> **EXERCISE PROMPT**:
Your response should consist of the entries below, reproduced exactly and without their images.

> **TASK INPUT**:
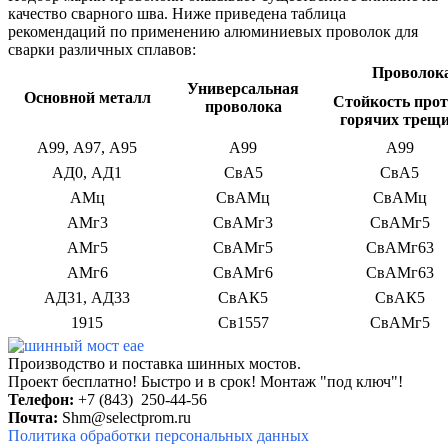
качество сварного шва. Ниже приведена таблица
рекомендаций по применению алюминиевых проволок для
сварки различных сплавов:
Проволока
Универсальная
Основной металл
Стойкость про
проволока
горячих трещ
А99, А97, А95
А99
А99
АД0, АД1
СвА5
СвА5
АМц
СвАМц
СвАМц
АМг3
СвАМг3
СвАМг5
АМг5
СвАМг5
СвАМг63
АМг6
СвАМг6
СвАМг63
АД31, АД33
СвАК5
СвАК5
1915
Св1557
СвАМг5
Производство и поставка шинных мостов.
Проект бесплатно! Быстро и в
срок!
Монтаж "под ключ"!
Телефон:
+7 (843) 250-44-56
Почта:
Shm@selectprom.ru
Политика обработки персональных данных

> **SOLUTION**:
качество сварного шва. Ниже приведена таблица
рекомендаций по применению алюминиевых проволок для
сварки различных сплавов:
Проволока
Универсальная
Основной металл
Стойкость про
проволока
горячих трещ
А99, А97, А95
А99
А99
АД0, АД1
СвА5
СвА5
АМц
СвАМц
СвАМц
АМг3
СвАМг3
СвАМг5
АМг5
СвАМг5
СвАМг63
АМг6
СвАМг6
СвАМг63
АД31, АД33
СвАК5
СвАК5
1915
Св1557
СвАМг5
Производство и поставка шинных мостов.
Проект бесплатно! Быстро и в
срок!
Монтаж "под ключ"!
Телефон:
+7 (843) 250-44-56
Почта:
Shm@selectprom.ru
Политика обработки персональных данных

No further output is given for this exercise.